An overall theme of the school was love and service to others. This was the theme of The Fellowship meetings that all students attended every night. At these meetings they try to help new members. This was as much a part of their education as the regular school hours.
With this curriculum in place, the next problem was how to group the students. Frank Brown, the author of The Non-graded High School and at one time a member of the President's Panel on Research and Education, summed up his thoughts on the class or graded school by saying, "Nothing is so unequal as the equal treatment of unequals." Brown's point is well taken; it is wrong to group people together in the same grade because of their age. In his book he offers the non-graded school as "a place which makes arrangements for the individual student to pursue any course in which he is interested, and has the ability to achieve, without regard either to grade level or sequence." The grade-less school is not an esoteric organization. It is easily implemented and allows education to become the self-discovery it should be.

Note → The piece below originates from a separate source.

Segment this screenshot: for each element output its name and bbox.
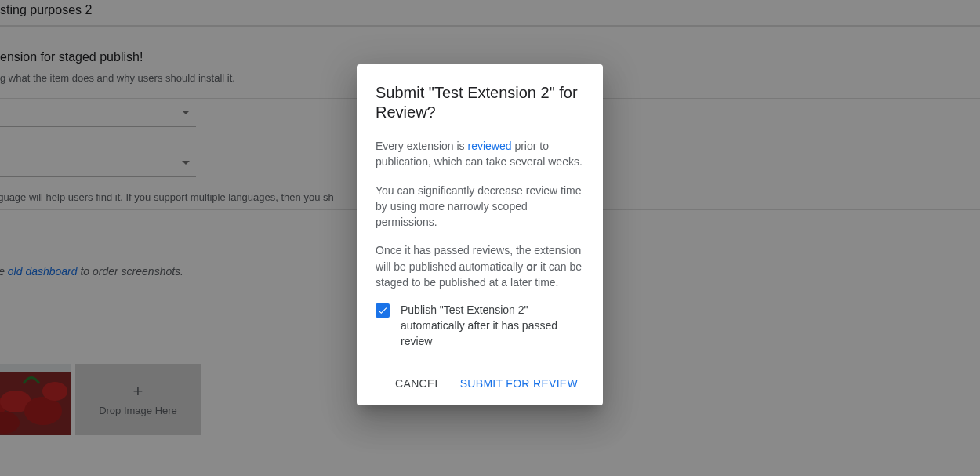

After learning the basics in mathematics and reading we must allow these handicapped students to uncover their dreams and to discover what they can and can not do. These students, more so than any others, need to learn for the sake of understanding, not for their parent's approval or for a grade, but because they want to. Although this school is somewhat unconventional, we observed that these students enjoyed school. In the past they would have dropped out of school and/or continued using drugs. Nothing was set in stone except our sincere desire to help our students.
The school was located in the same building as the Hagaman Guest House, where the Baldwin Program is offered. The house affords the school the use of two large adjoining rooms for classrooms. One room was a lounge with couches and was used for reading. It also had a large conference table which was used for group discussion and teaching. The other room had the students' desks and computers. This room was used by the students to do their independent assignments. The students lived at the guest house. Besides school and The Fellowship meetings, the students were responsible for two hours of work around the guest house each day which included cleaning the house, cooking meals, doing dishes, and general repair work like plumbing and electrical work. These chores promoted responsibility, work ethic, and some useful skills.
The pilot project for the school was started on November 28, 1994. One of the program youngsters, a 14 year old, was attending the local public school while living at the Hagaman Guest House and was coming home in tears everyday (MS-36). Another was already on home schooling at the guest house (JP-70). A volunteer of the Baldwin Research Institute was sponsoring a 15-year-old in Alcoholics Anonymous. This 15-year-old had spent 10 months in a therapeutic community then returned home and public school (J). Although he was sober, he was getting in trouble at school and was preparing to drop out. The fourth student, a 15 year old, was attending public school and exhibiting severe behavioral problems. She was spending time with older guys and would frequently leave home for two or three days at a time (EB-62).
MS-36 remained sober and drug free for the one year he attended JTA. His work at JTA was so impressive that he was admitted to college at age 16. At college he gravitated to a drinking and drugging social group and within a short time he began drinking and using drugs. Interestingly, at 17 and again at 18, he attempted to get sober and off drugs. His most recent attempt at 18 years old is going well, and he is sober and drug free at this writing (10-Oct-99). JP-70 was sober and drug free for the entire year at JTA. JP-70 returned home-got a job and remained sober and drug free for two years, which is the last information we have received. But at the same time that we heard of his sobriety, we also heard that he was involved in piercing several parts of his body and collecting tattoos. His current status is unknown. J was sober and drug free for the entire year at JTA. J returned home, but did not go back to school. We received information in June 1998 that J had been continuously sober and drug free up to that time. According to the instructor that interviewed him he was happy and doing well. His current status is unknown. EB-62 was sober and drug free for the entire year at JTA. Upon returning home she immediately returned to her social group and began drinking and drugging. She picked up her old behavior right where she had left off the previous year. Two years later she separated from that group of friends-cleaned herself up and made arrangements to enter college. Today she is in college and doing well. She reports drinking socially and with none of the attendant problems of abusive drinking.
Our results (2 out of 4 stayed sober and drug free for more than two years) were certainly better than conventional treatment during the post program period. Moreover, the results during their attendance at JTA were excellent. None of the four drank or used drugs while in a peer group school that was alcohol and drug free. With that said, we are certainly not promoting the JTA Project as conclusive of anything. The sample size is small and the period of time the students attended JTA was too short. However, we do believe, even with the small sample size and the short duration of the project that the project has demonstrated a potential method where adolescents can recover from alcohol and other drug problems.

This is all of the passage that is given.